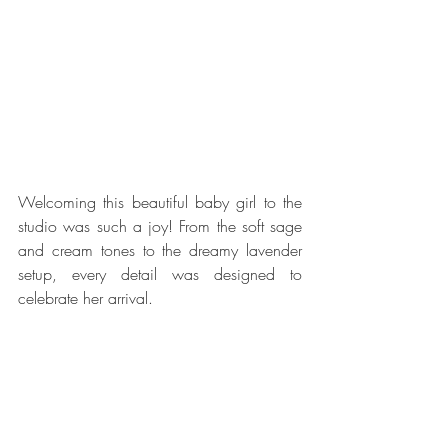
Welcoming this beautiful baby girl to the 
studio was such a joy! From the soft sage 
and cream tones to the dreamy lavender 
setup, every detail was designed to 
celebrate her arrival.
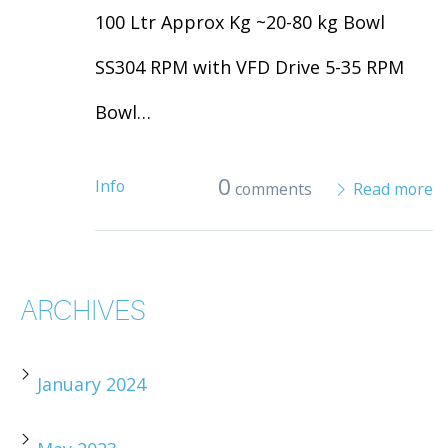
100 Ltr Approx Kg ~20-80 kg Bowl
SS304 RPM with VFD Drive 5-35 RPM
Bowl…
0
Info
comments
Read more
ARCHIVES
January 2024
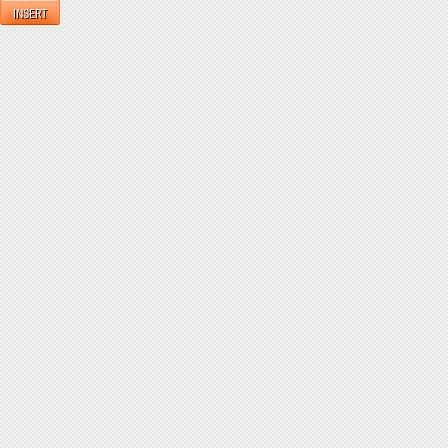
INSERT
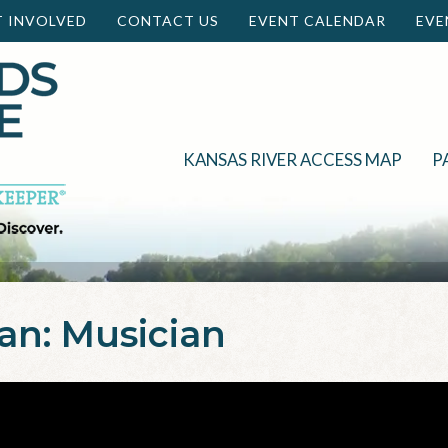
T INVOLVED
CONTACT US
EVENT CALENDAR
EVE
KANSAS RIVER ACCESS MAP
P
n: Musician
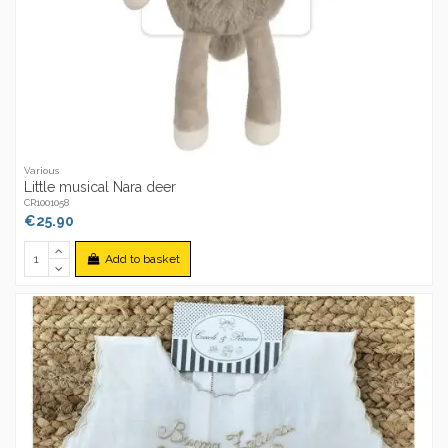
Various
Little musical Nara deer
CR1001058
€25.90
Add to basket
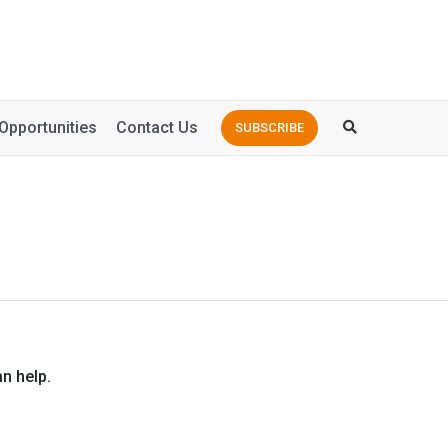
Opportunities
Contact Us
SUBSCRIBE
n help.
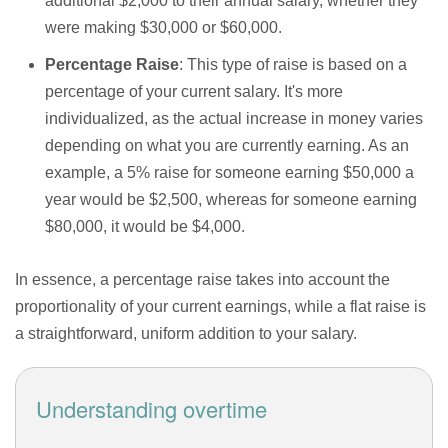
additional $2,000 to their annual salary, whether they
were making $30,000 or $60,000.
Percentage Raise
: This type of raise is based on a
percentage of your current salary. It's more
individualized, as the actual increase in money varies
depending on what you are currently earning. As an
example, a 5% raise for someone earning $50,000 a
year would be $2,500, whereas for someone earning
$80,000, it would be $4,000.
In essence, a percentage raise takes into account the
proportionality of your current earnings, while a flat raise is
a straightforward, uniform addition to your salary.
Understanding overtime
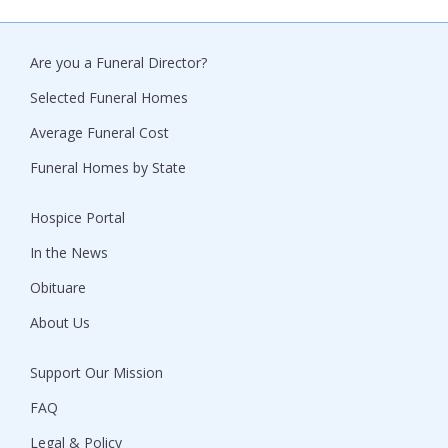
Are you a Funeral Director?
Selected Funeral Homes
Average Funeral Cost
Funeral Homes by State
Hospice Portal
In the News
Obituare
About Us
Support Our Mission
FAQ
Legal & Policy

ABOUT THIS EXERCISE:
Your copy should hold exactly the lines from the one with "individualized, as the" through the final line of the records, both ends included, and no pictures.

ANSWER TO THE PROBLEM:
individualized, as the actual increase in money varies
depending on what you are currently earning. As an
example, a 5% raise for someone earning $50,000 a
year would be $2,500, whereas for someone earning
$80,000, it would be $4,000.
In essence, a percentage raise takes into account the
proportionality of your current earnings, while a flat raise is
a straightforward, uniform addition to your salary.
Understanding overtime
Are you a Funeral Director?
Selected Funeral Homes
Average Funeral Cost
Funeral Homes by State
Hospice Portal
In the News
Obituare
About Us
Support Our Mission
FAQ
Legal & Policy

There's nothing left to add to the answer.